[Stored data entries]
=== Section Start ===

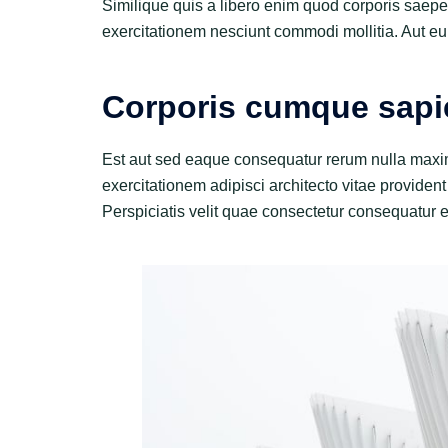
Similique quis a libero enim quod corporis saepe 
exercitationem nesciunt commodi mollitia. Aut eu
Corporis cumque sapi
Est aut sed eaque consequatur rerum nulla maxim
exercitationem adipisci architecto vitae provident
Perspiciatis velit quae consectetur consequatur e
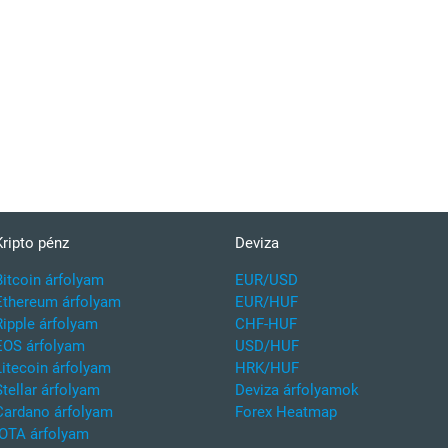
Kripto pénz
Deviza
Bitcoin árfolyam
EUR/USD
Ethereum árfolyam
EUR/HUF
Ripple árfolyam
CHF-HUF
EOS árfolyam
USD/HUF
Litecoin árfolyam
HRK/HUF
Stellar árfolyam
Deviza árfolyamok
Cardano árfolyam
Forex Heatmap
IOTA árfolyam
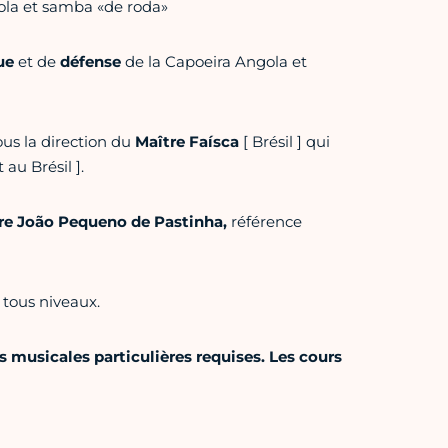
gola et samba «de roda»
ue
et de
défense
de la Capoeira Angola et
us la direction du
Maître Faísca
[ Brésil ] qui
 au Brésil ].
re João Pequeno de Pastinha,
référence
 tous niveaux.
 musicales particulières requises. Les cours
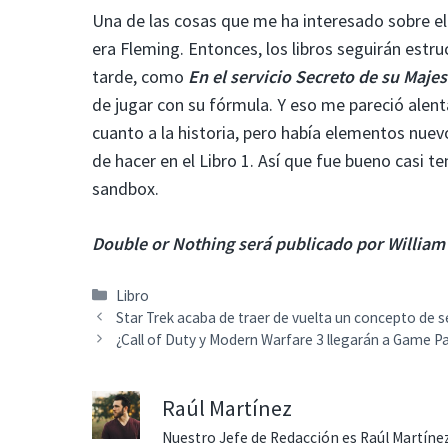
Una de las cosas que me ha interesado sobre e
era Fleming. Entonces, los libros seguirán estr
tarde, como
En el servicio Secreto de su Maje
de jugar con su fórmula. Y eso me pareció alent
cuanto a la historia, pero había elementos nue
de hacer en el Libro 1. Así que fue bueno casi t
sandbox.
Double or Nothing será publicado por William 
Categorías
Libro
Star Trek acaba de traer de vuelta un concepto de ser
¿Call of Duty y Modern Warfare 3 llegarán a Game Pa
Raúl Martínez
Nuestro Jefe de Redacción es Raúl Martínez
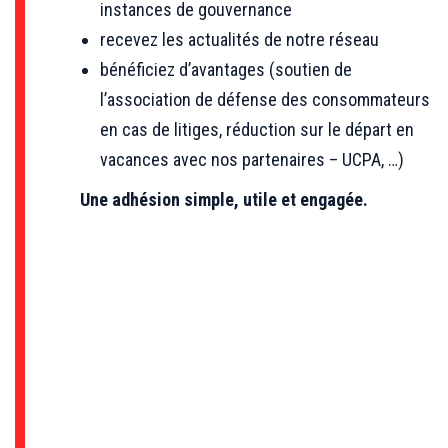
instances de gouvernance
recevez les actualités de notre réseau
bénéficiez d’avantages (soutien de
l’association de défense des consommateurs
en cas de litiges, réduction sur le départ en
vacances avec nos partenaires – UCPA, …)
Une adhésion simple, utile et engagée.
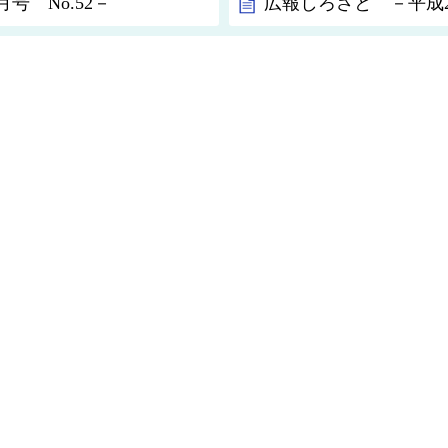
号 No.52－
広報しろさと －平成21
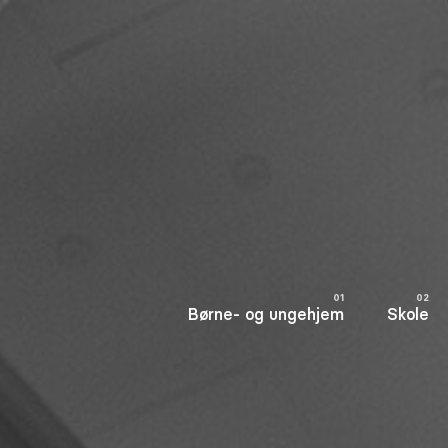
Børne- og ungehjem
Skole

=== Section End ===

▶ **WHAT THIS TASK INVOLVES**
Word for word, repeat each record above; leave out every picture.

▶ **RESPONSE**
Similique quis a libero enim quod corporis saepe 
exercitationem nesciunt commodi mollitia. Aut eu
Corporis cumque sapi
Est aut sed eaque consequatur rerum nulla maxim
exercitationem adipisci architecto vitae provident
Perspiciatis velit quae consectetur consequatur e
Kripto pénz
Deviza
Bitcoin árfolyam
EUR/USD
Ethereum árfolyam
EUR/HUF
Ripple árfolyam
CHF-HUF
EOS árfolyam
USD/HUF
Litecoin árfolyam
HRK/HUF
Stellar árfolyam
Deviza árfolyamok
Cardano árfolyam
Forex Heatmap
IOTA árfolyam
gola et samba «de roda»
ue
et de
défense
de la Capoeira Angola et
us la direction du
Maître Faísca
[ Brésil ] qui
 au Brésil ].
re João Pequeno de Pastinha,
référence
 tous niveaux.
 musicales particulières requises. Les cours
Una de las cosas que me ha interesado sobre e
era Fleming. Entonces, los libros seguirán estr
tarde, como
En el servicio Secreto de su Maje
de jugar con su fórmula. Y eso me pareció alent
cuanto a la historia, pero había elementos nue
de hacer en el Libro 1. Así que fue bueno casi t
sandbox.
Double or Nothing será publicado por William 
Categorías
Libro
Star Trek acaba de traer de vuelta un concepto de ser
¿Call of Duty y Modern Warfare 3 llegarán a Game Pa
Raúl Martínez
Nuestro Jefe de Redacción es Raúl Martínez
instances de gouvernance
recevez les actualités de notre réseau
bénéficiez d’avantages (soutien de
l’association de défense des consommateurs
en cas de litiges, réduction sur le départ en
vacances avec nos partenaires – UCPA, …)
Une adhésion simple, utile et engagée.
号 No.52－
広報しろさと －平成21
Børne- og ungehjem
Skole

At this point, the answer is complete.